Extracted page text data:
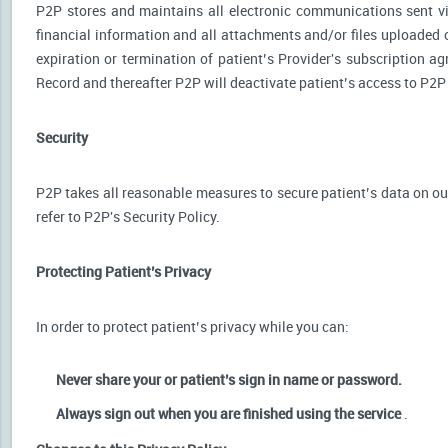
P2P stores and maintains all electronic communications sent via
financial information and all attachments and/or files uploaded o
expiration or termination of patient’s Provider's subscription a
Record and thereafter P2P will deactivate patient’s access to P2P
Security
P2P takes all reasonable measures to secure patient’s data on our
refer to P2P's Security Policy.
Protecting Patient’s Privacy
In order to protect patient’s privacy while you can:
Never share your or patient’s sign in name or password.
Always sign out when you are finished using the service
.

TO DO:
Output all of the records exactly as they appear above, but not the pictures.

RESULT OF THE TASK:
P2P stores and maintains all electronic communications sent via
financial information and all attachments and/or files uploaded o
expiration or termination of patient’s Provider's subscription a
Record and thereafter P2P will deactivate patient’s access to P2P
Security
P2P takes all reasonable measures to secure patient’s data on our
refer to P2P's Security Policy.
Protecting Patient’s Privacy
In order to protect patient’s privacy while you can:
Never share your or patient’s sign in name or password.
Always sign out when you are finished using the service
.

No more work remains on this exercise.